Task details :: Count the lines of the data below that include the string "power", and provide nothing but the result.

Entries provided ::

------------------------------

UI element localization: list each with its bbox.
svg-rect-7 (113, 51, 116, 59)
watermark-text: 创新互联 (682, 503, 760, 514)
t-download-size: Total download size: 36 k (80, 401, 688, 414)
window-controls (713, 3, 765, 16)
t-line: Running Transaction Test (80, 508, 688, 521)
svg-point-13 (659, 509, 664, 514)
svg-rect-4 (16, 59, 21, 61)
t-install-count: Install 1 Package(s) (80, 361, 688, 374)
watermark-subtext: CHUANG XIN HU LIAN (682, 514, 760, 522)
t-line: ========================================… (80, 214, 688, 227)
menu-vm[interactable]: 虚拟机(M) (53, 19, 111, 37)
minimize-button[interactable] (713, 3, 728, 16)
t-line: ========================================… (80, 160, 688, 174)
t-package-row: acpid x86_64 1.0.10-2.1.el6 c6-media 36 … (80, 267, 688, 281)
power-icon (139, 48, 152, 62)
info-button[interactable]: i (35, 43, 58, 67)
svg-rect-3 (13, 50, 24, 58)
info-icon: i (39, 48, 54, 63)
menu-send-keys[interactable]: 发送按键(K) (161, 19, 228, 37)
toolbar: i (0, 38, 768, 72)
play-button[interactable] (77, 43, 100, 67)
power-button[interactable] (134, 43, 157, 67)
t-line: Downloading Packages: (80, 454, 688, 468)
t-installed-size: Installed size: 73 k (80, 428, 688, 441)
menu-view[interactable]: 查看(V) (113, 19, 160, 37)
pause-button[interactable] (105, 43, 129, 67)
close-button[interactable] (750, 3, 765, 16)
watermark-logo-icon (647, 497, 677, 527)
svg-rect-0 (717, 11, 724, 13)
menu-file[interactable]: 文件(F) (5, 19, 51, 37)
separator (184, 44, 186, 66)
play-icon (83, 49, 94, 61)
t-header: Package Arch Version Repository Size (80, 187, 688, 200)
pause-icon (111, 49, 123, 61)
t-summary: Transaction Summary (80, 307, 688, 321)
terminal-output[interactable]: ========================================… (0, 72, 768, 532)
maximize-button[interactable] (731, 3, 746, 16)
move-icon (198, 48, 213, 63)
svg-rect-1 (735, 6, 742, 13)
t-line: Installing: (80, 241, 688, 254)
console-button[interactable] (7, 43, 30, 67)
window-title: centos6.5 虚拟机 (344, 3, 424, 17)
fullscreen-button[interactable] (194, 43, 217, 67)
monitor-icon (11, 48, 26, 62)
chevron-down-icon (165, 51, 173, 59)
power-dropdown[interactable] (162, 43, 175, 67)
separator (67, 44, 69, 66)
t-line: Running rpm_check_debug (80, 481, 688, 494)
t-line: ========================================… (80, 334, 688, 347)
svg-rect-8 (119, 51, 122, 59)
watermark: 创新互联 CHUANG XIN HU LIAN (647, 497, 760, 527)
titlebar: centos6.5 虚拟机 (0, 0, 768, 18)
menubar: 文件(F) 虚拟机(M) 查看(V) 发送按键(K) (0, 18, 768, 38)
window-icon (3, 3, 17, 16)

------------------------------

Reply :: 3